**PROBLEM TO WORK ON**
Copy all the entries word for word, but omit the pictures.

Transcribed page contents:

== Segment start ==

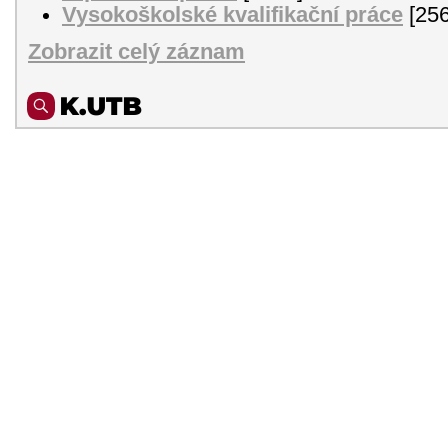
Vysokoškolské kvalifikační práce
[256
Zobrazit celý záznam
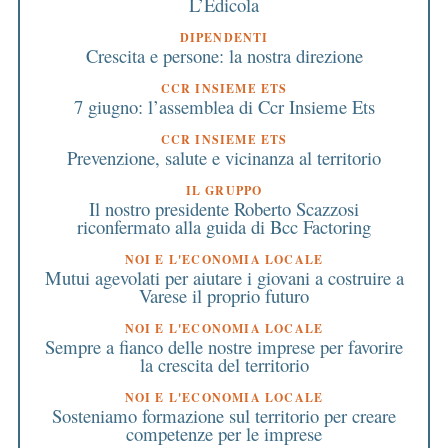
L’Edicola
DIPENDENTI
Crescita e persone: la nostra direzione
CCR INSIEME ETS
7 giugno: l’assemblea di Ccr Insieme Ets
CCR INSIEME ETS
Prevenzione, salute e vicinanza al territorio
IL GRUPPO
Il nostro presidente Roberto Scazzosi
riconfermato alla guida di Bcc Factoring
NOI E L'ECONOMIA LOCALE
Mutui agevolati per aiutare i giovani a costruire a
Varese il proprio futuro
NOI E L'ECONOMIA LOCALE
Sempre a fianco delle nostre imprese per favorire
la crescita del territorio
NOI E L'ECONOMIA LOCALE
Sosteniamo formazione sul territorio per creare
competenze per le imprese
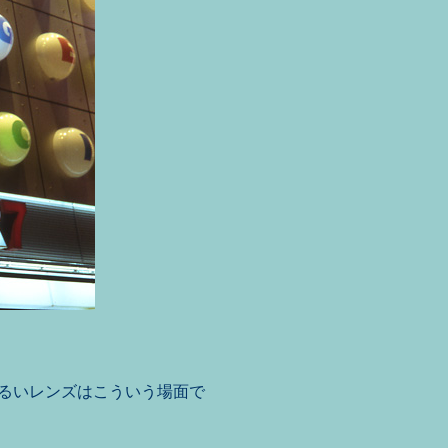
明るいレンズはこういう場面で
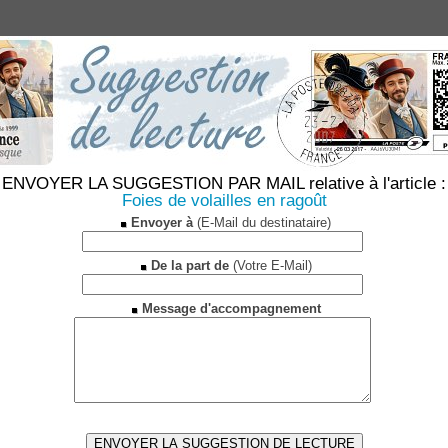
ENVOYER LA SUGGESTION PAR MAIL relative à l'article :
Foies de volailles en ragoût
Envoyer à
(E-Mail du destinataire)
De la part de
(Votre E-Mail)
Message d'accompagnement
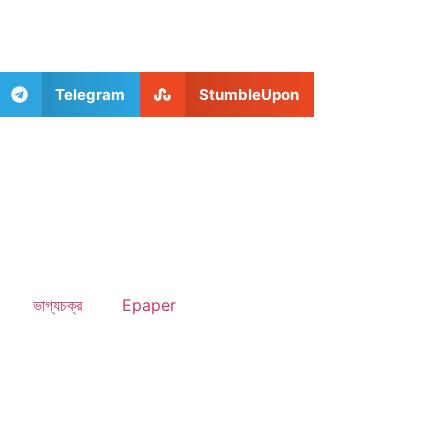
Telegram
StumbleUpon
ভাগ্যচক্র
Epaper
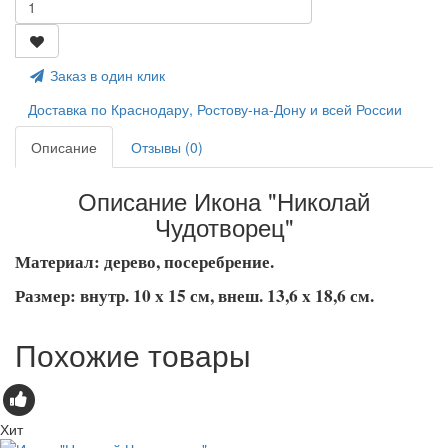
Заказ в один клик
Доставка по Краснодару, Ростову-на-Дону и всей России
Описание
Отзывы (0)
Описание Икона "Николай
Чудотворец"
Материал: дерево, посеребрение.
Размер: внутр. 10 x 15 см, внеш. 13,6 x 18,6 см.
Похожие товары
Хит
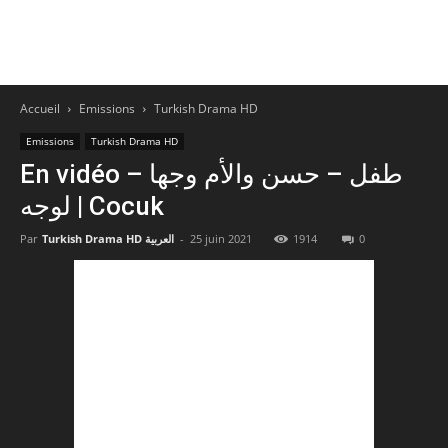
Accueil
Emissions
Turkish Drama HD
Emissions
Turkish Drama HD
En vidéo – طفل – حسن والأم وجها
لوجه | Cocuk
Par
Turkish Drama HD العربية
-
25 juin 2021
1914
0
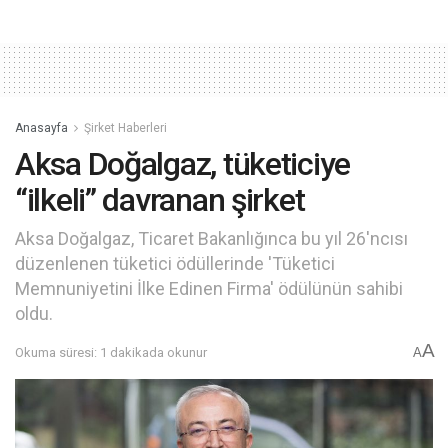
Anasayfa
Şirket Haberleri
Aksa Doğalgaz, tüketiciye
“ilkeli” davranan şirket
Aksa Doğalgaz, Ticaret Bakanlığınca bu yıl 26'ncısı
düzenlenen tüketici ödüllerinde 'Tüketici
Memnuniyetini İlke Edinen Firma' ödülünün sahibi
oldu.
A
Okuma süresi: 1 dakikada okunur
A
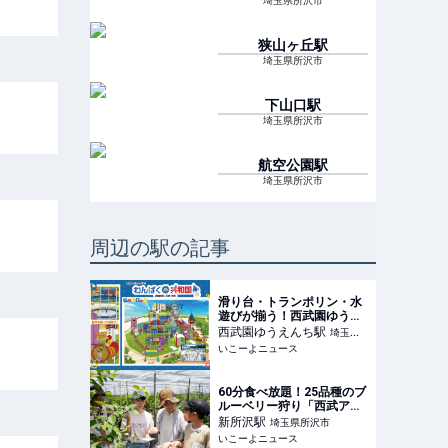
埼玉県所沢市
狭山ヶ丘
駅
埼玉県所沢市
下山口
駅
埼玉県所沢市
航空公園
駅
埼玉県所沢市
周辺の駅の記事
滑り台・トランポリン・水
遊びが揃う！西武園ゆうえ
んちに子供が全力で遊べる
西武園ゆうえんち
駅
埼玉県
新エリア
いこーよニュース
所沢市
60分食べ放題！25品種のブ
ルーベリー狩り「西武アグ
リパーク所沢」がグランド
新所沢
駅
埼玉県所沢市
オープン
いこーよニュース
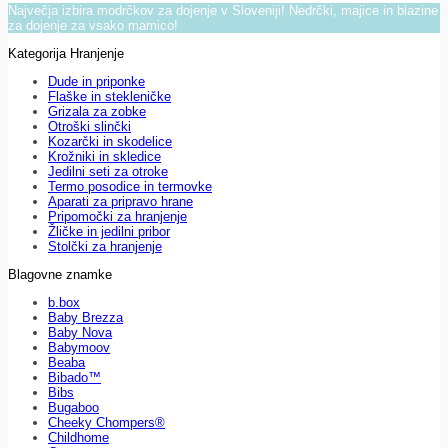
Največja izbira modrčkov za dojenje v Sloveniji! Nedrčki, majice in blazine
za dojenje za vsako mamico!
Kategorija Hranjenje
Dude in priponke
Flaške in stekleničke
Grizala za zobke
Otroški slinčki
Kozarčki in skodelice
Krožniki in skledice
Jedilni seti za otroke
Termo posodice in termovke
Aparati za pripravo hrane
Pripomočki za hranjenje
Žličke in jedilni pribor
Stolčki za hranjenje
Blagovne znamke
b.box
Baby Brezza
Baby Nova
Babymoov
Beaba
Bibado™
Bibs
Bugaboo
Cheeky Chompers®
Childhome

== Segment end ==

**RESULT OF THIS EXERCISE**
Vysokoškolské kvalifikační práce
[256
Zobrazit celý záznam
L’Edicola
DIPENDENTI
Crescita e persone: la nostra direzione
CCR INSIEME ETS
7 giugno: l’assemblea di Ccr Insieme Ets
CCR INSIEME ETS
Prevenzione, salute e vicinanza al territorio
IL GRUPPO
Il nostro presidente Roberto Scazzosi
riconfermato alla guida di Bcc Factoring
NOI E L'ECONOMIA LOCALE
Mutui agevolati per aiutare i giovani a costruire a
Varese il proprio futuro
NOI E L'ECONOMIA LOCALE
Sempre a fianco delle nostre imprese per favorire
la crescita del territorio
NOI E L'ECONOMIA LOCALE
Sosteniamo formazione sul territorio per creare
competenze per le imprese
明るいレンズはこういう場面で
ENVOYER LA SUGGESTION PAR MAIL relative à l'article :
Foies de volailles en ragoût
Envoyer à
(E-Mail du destinataire)
De la part de
(Votre E-Mail)
Message d'accompagnement
Telegram
StumbleUpon
ভাগ্যচক্র
Epaper
Заказ в один клик
Доставка по Краснодару, Ростову-на-Дону и всей России
Описание
Отзывы (0)
Описание Икона "Николай
Чудотворец"
Материал: дерево, посеребрение.
Размер: внутр. 10 x 15 см, внеш. 13,6 x 18,6 см.
Похожие товары
Хит
Accueil
Emissions
Turkish Drama HD
Emissions
Turkish Drama HD
En vidéo – طفل – حسن والأم وجها
لوجه | Cocuk
Par
Turkish Drama HD العربية
-
25 juin 2021
1914
0
Anasayfa
Şirket Haberleri
Aksa Doğalgaz, tüketiciye
“ilkeli” davranan şirket
Aksa Doğalgaz, Ticaret Bakanlığınca bu yıl 26'ncısı
düzenlenen tüketici ödüllerinde 'Tüketici
Memnuniyetini İlke Edinen Firma' ödülünün sahibi
oldu.
A
Okuma süresi: 1 dakikada okunur
A
埼玉県所沢市
狭山ヶ丘
駅
埼玉県所沢市
下山口
駅
埼玉県所沢市
航空公園
駅
埼玉県所沢市
周辺の駅の記事
滑り台・トランポリン・水
遊びが揃う！西武園ゆうえ
んちに子供が全力で遊べる
西武園ゆうえんち
駅
埼玉県
新エリア
いこーよニュース
所沢市
60分食べ放題！25品種のブ
ルーベリー狩り「西武アグ
リパーク所沢」がグランド
新所沢
駅
埼玉県所沢市
オープン
いこーよニュース
Največja izbira modrčkov za dojenje v Sloveniji! Nedrčki, majice in blazine
za dojenje za vsako mamico!
Kategorija Hranjenje
Dude in priponke
Flaške in stekleničke
Grizala za zobke
Otroški slinčki
Kozarčki in skodelice
Krožniki in skledice
Jedilni seti za otroke
Termo posodice in termovke
Aparati za pripravo hrane
Pripomočki za hranjenje
Žličke in jedilni pribor
Stolčki za hranjenje
Blagovne znamke
b.box
Baby Brezza
Baby Nova
Babymoov
Beaba
Bibado™
Bibs
Bugaboo
Cheeky Chompers®
Childhome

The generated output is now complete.